§ What you should do: Scan the lines below for the word "版權所有". Copy each line you find it in.
───── Records shown
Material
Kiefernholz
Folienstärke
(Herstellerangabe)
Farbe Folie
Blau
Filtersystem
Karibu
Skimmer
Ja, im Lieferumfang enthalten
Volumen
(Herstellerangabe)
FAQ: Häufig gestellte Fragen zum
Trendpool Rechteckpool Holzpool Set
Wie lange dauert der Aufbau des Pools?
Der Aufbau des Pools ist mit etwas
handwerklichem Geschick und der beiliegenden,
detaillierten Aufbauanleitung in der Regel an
──────────
───── Records shown
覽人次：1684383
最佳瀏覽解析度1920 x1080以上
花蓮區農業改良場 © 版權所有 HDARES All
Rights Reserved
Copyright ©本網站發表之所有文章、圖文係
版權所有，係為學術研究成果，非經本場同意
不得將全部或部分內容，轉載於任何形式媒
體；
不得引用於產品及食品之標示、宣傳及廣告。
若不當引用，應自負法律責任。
──────────
───── Records shown
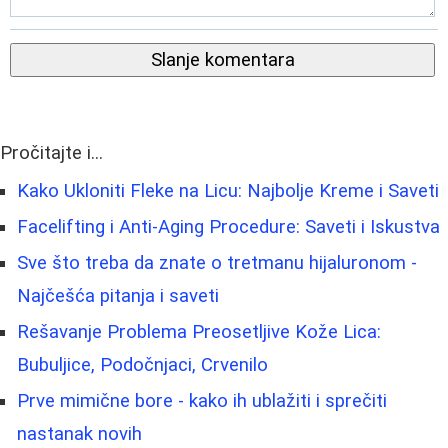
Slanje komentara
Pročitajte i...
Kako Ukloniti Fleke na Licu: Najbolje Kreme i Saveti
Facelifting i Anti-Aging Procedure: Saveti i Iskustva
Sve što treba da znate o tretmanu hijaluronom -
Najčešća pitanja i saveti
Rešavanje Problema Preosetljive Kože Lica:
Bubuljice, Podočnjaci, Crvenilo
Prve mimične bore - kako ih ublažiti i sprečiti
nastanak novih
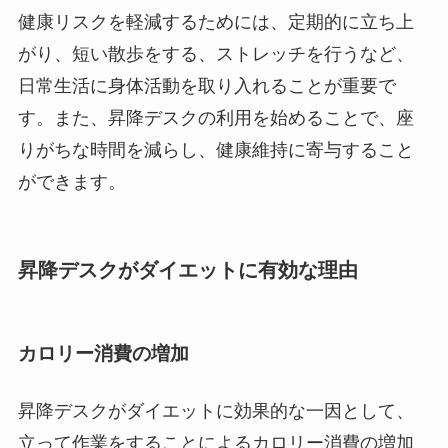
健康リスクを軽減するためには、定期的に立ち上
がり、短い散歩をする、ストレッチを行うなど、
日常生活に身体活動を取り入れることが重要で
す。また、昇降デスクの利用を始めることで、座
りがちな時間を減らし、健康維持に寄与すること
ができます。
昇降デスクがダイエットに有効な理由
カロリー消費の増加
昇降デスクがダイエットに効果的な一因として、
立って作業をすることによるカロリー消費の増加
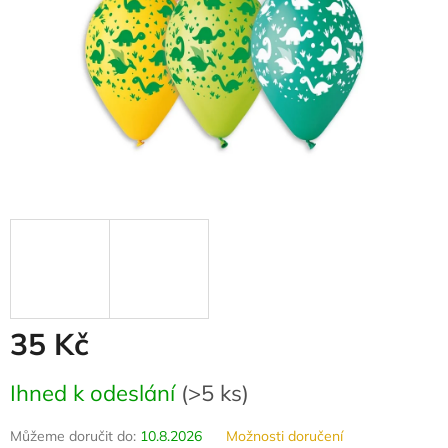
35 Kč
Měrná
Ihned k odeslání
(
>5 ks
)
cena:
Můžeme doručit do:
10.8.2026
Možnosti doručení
──────────
§ Answer to the exercise:
花蓮區農業改良場 © 版權所有 HDARES All
版權所有，係為學術研究成果，非經本場同意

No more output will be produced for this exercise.